Software updates contain security updates, so if you update regularly, you are forcing the hackers to work a little harder to gain access to your device. Staying in front of hackers isn’t always possible, so take every advantage. Like most criminals, hackers are looking for an easy “mark,” and a device that’s not running updated software is like an unlocked car with a purse on the front seat. Consider setting your updates to install automatically so that you never forget, and you’re device is kept updated.
Make use of antivirus protection
Even mobile devices are susceptible to viruses and spyware attacks, so having antivirus software on your device should be an easy and obvious best practice. There are plenty of free options available, and it never hurts to have an extra layer of protection. In addition to protecting your device from unwanted viruses and suspicious malware activity, they also run a first line of defense. Many will let you know which apps are safe before you download them, as well as offer to clear your browser history and delete cookies (which are small software tokens that have stored your login as well as history on a specific site).

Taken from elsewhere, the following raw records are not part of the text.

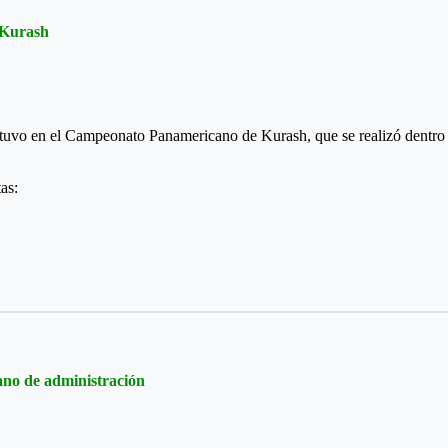
po, Barranca de Upia, El Calvario y San Juanito, cuyo deportistas compet
 Kurash
tuvo en el Campeonato Panamericano de Kurash, que se realizó dentro 
as:
gilam
 equipos que fueron subcampeones en la modalidad playa y bronce en gi
gano de administración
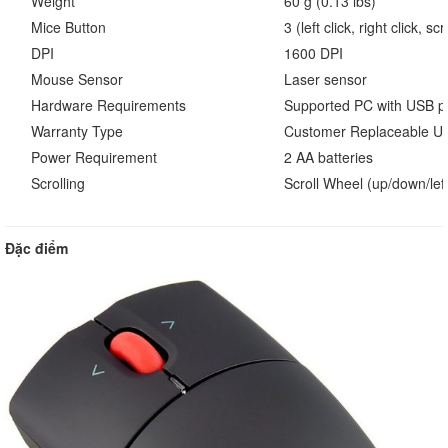
Weight
60 g (0.13 lbs)
Mice Button
3 (left click, right click, scr
DPI
1600 DPI
Mouse Sensor
Laser sensor
Hardware Requirements
Supported PC with USB p
Warranty Type
Customer Replaceable Un
Power Requirement
2 AA batteries
Scrolling
Scroll Wheel (up/down/left
Đặc điểm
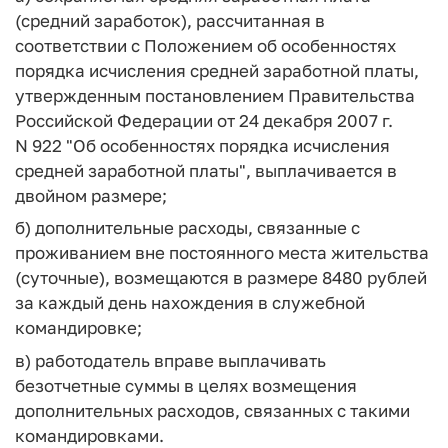
(средний заработок), рассчитанная в
соответствии с Положением об особенностях
порядка исчисления средней заработной платы,
утвержденным постановлением Правительства
Российской Федерации от 24 декабря 2007 г.
N 922 "Об особенностях порядка исчисления
средней заработной платы", выплачивается в
двойном размере;
б) дополнительные расходы, связанные с
проживанием вне постоянного места жительства
(суточные), возмещаются в размере 8480 рублей
за каждый день нахождения в служебной
командировке;
в) работодатель вправе выплачивать
безотчетные суммы в целях возмещения
дополнительных расходов, связанных с такими
командировками.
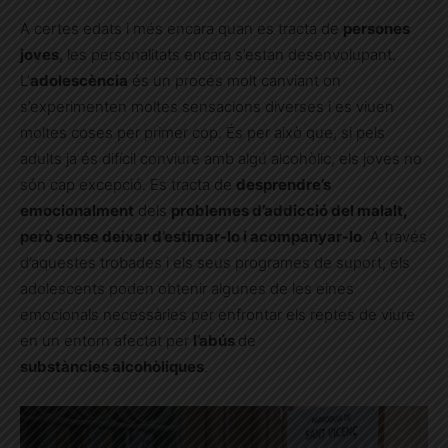
A certes edats i més encara quan es tracta de
persones
joves
, les personalitats encara s’estan desenvolupant.
L’
adolescència
és un procés molt canviant on
s’experimenten moltes sensacions diverses i es viuen
moltes coses per primer cop. És per això que, si pels
adults ja és difícil conviure amb algú alcohòlic, els joves no
són cap excepció. Es tracta de
desprendre’s
emocionalment
dels
problemes d’addicció del malalt,
però sense deixar d’estimar-lo i acompanyar-lo
. A través
d’aquestes trobades i els seus programes de suport, els
adolescents poden obtenir algunes de les eines
emocionals necessàries per enfrontar els reptes de viure
en un entorn afectat per
l’abús
de
substàncies alcohòliques
.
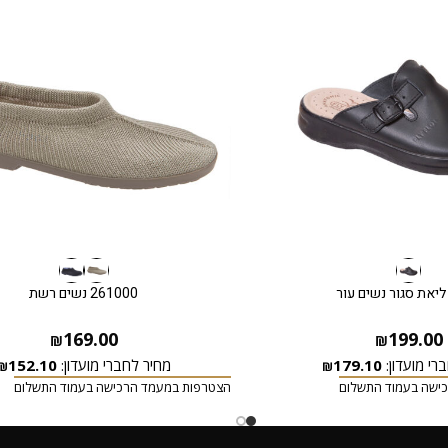
יאת סגור נשים עור
261000 נשים רשת
169.00
199.00
₪
₪
רי מועדון:
179.10
מחיר לחברי מועדון:
152.10
₪
₪
ישה בעמוד התשלום
הצטרפות במעמד הרכישה בעמוד התשלום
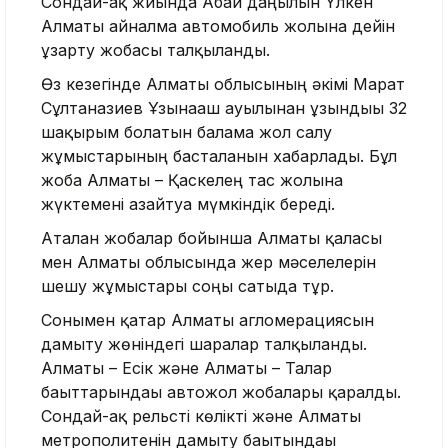
Сондай-ақ жиында Абай даңғылын Үлкен
Алматы айналма автомобиль жолына дейін
ұзарту жобасы талқыланды.
Өз кезегінде Алматы облысының әкімі Марат
Сұлтанғазиев Ұзынағаш ауылынан ұзындығы 32
шақырым болатын балама жол салу
жұмыстарының басталғанын хабарлады. Бұл
жоба Алматы – Қаскелең тас жолына
жүктемені азайтуға мүмкіндік береді.
Аталған жобалар бойынша Алматы қаласы
мен Алматы облысында жер мәселелерін
шешу жұмыстары соңғы сатыда тұр.
Сонымен қатар Алматы агломерациясын
дамыту жөніндегі шаралар талқыланды.
Алматы – Есік және Алматы – Талғар
бағыттарындағы автожол жобалары қаралды.
Сондай-ақ рельсті көлікті және Алматы
метрополитенін дамыту бағытындағы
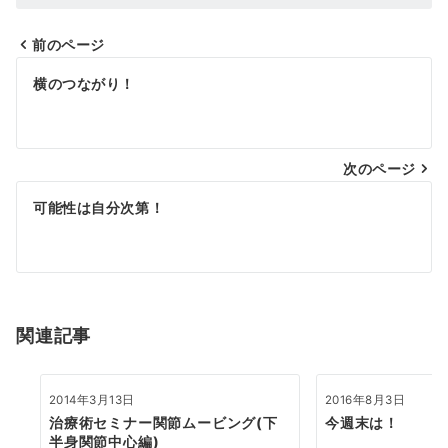
前のページ
投
横のつながり！
稿
ナ
次のページ
ビ
ゲ
可能性は自分次第！
ー
シ
ョ
関連記事
ン
2014年3月13日
2016年8月3日
治療術セミナー関節ムービング(下
今週末は！
半身関節中心編)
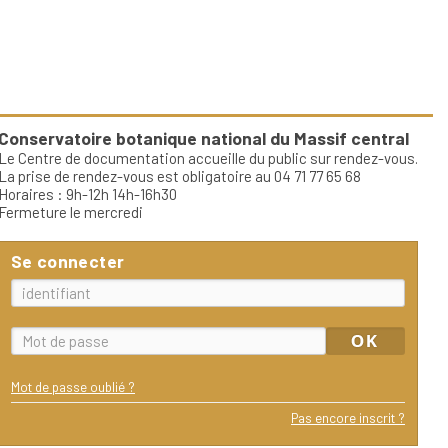
Conservatoire botanique national du Massif central
Le Centre de documentation accueille du public sur rendez-vous.
La prise de rendez-vous est obligatoire au 04 71 77 65 68
Horaires : 9h-12h 14h-16h30
Fermeture le mercredi
Se connecter
Mot de passe oublié ?
Pas encore inscrit ?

Encryption is the act of making your data unreadable, which can be a great barrier that keeps your data safe, even if it falls into the wrong hands. Most devices these days come with data encryption features built in, which helps prevent unauthorized access in the case of theft. If you don’t already have this activated, you should stop reading and make that happen for yourself. There should be an encryption password required to encrypt your device, which you’ll need to remember if you want to access your own device. So choose carefully.
Use only trusted WiFi
Everyone loves free WiFi, especially if you’re the one paying the bill for a hefty data plan each month. But “free” isn’t free when it’s the source of data loss and device infection. Most free WiFi networks are not encrypted, which basically sets up a highway of various hackers, virus, and malware attempting to infiltrate your device and gather up all your data. To protect against WiFi hackers, use apps that can help secure your connection, and tell you the status of your connection. WiFi Protected Access is more secure than Wired Equivalent Privacy. And if you’re not using it, turn it off. This will help keep you safe from logging into an unsecured network accidentally, while also saving some of that battery life.

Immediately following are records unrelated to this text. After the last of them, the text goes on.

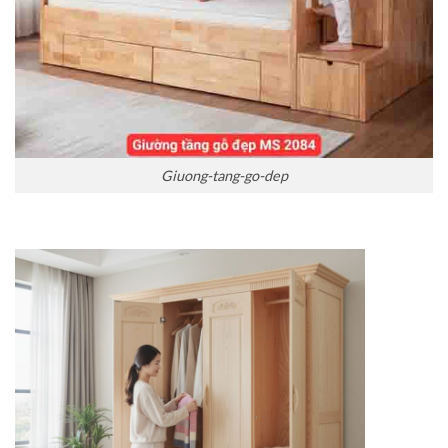
Giuong-tang-go-dep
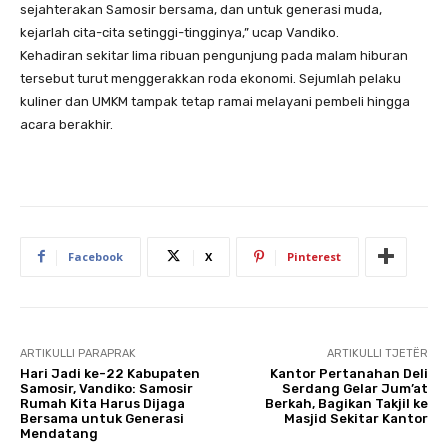
sejahterakan Samosir bersama, dan untuk generasi muda,
kejarlah cita-cita setinggi-tingginya,” ucap Vandiko.
Kehadiran sekitar lima ribuan pengunjung pada malam hiburan
tersebut turut menggerakkan roda ekonomi. Sejumlah pelaku
kuliner dan UMKM tampak tetap ramai melayani pembeli hingga
acara berakhir.
Facebook
X
Pinterest
ARTIKULLI PARAPRAK
ARTIKULLI TJETËR
Hari Jadi ke-22 Kabupaten
Kantor Pertanahan Deli
Samosir, Vandiko: Samosir
Serdang Gelar Jum’at
Rumah Kita Harus Dijaga
Berkah, Bagikan Takjil ke
Bersama untuk Generasi
Masjid Sekitar Kantor
Mendatang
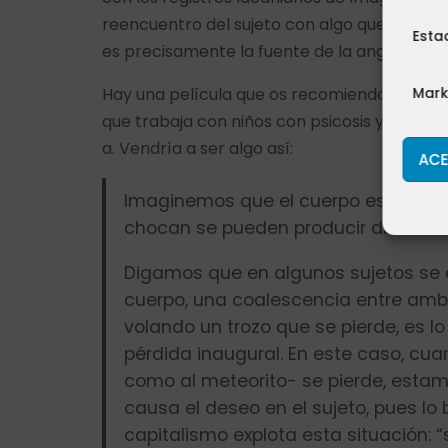
reencuentro del sujeto con algo que no deber
Esta
es precisamente la fuente de la angustia. Y e
Mark
Hay una película que os recomiendo a todos –
que trabaja con niños con psicosis y autism
a. Vendría a ser algo así:
ACE
Imaginemos que el cuerpo es la tier
chocan se pueden producir diversos
Digamos que en algunos sujetos se c
cuerpo, una coalescencia entre amb
volando un trozo que se pierde, es l
pérdida inaugural. En este caso, cua
como al meteorito- se pierde, estamos
causa el deseo en el sujeto, pues lo
capitalismo explota esta situación: “s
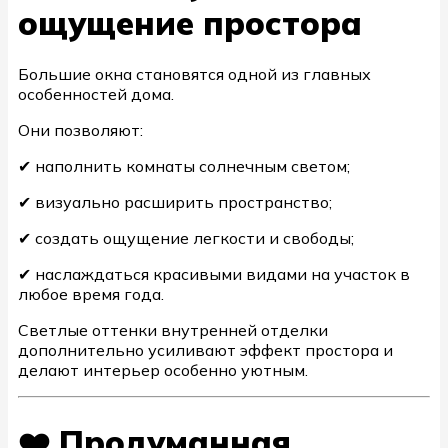
ощущение простора
Большие окна становятся одной из главных
особенностей дома.
Они позволяют:
✔ наполнить комнаты солнечным светом;
✔ визуально расширить пространство;
✔ создать ощущение легкости и свободы;
✔ наслаждаться красивыми видами на участок в
любое время года.
Светлые оттенки внутренней отделки
дополнительно усиливают эффект простора и
делают интерьер особенно уютным.
❤️ Продуманная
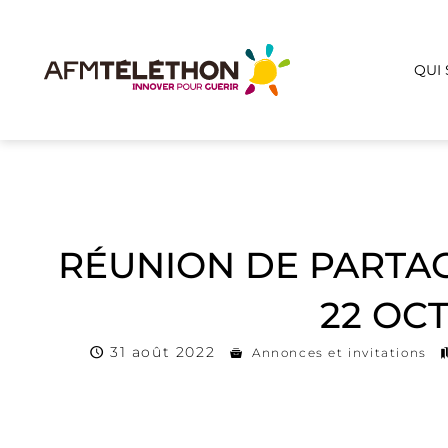
QUI
RÉUNION DE PARTAG
22 OCT
31 août 2022
Annonces et invitations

Password, password, password
Words alone aren’t enough anymore. A strong password paired with biometric features, like a fingerprint, make the unauthorized access of your device practically impossible. In addition, your password needs to be slightly more complex than your anniversary or the name of your favorite pet. Eight or more characters in length is recommended, including alphanumeric characters. And don’t skip on the the two-factor authentication if your device allows. And you need to be changing your password every three months. Just like the oil in your car. Or your underwear.
And last on this list, but certainly not least: VPN!
Bottom line is that if you’re unsure in any way, shape, or form about the level of security on any given network you happen to frequent, you should be using a VPN. A Virtual Private Network is exactly what will allow you to connect to a network securely, while at the same time keeping your browsing and activity hidden from prying eyes.
A VPN is like a cloak of invisibility. It’s much harder for a hacker to track you or attack you if they can’t see you or what you’re doing. Just like you’d avoid that unlocked car with a purse on the front seat scenario we mentioned before, don’t make it easy on criminals.
When it comes to protecting yourself online, use layers of protection. Stay updated with your software. Don’t forget your anti-virus protection. Deploy encryption. Practice safe WiFi in public, always. Make excellent use of passwords & biometrics. And, of course, VPN for the win.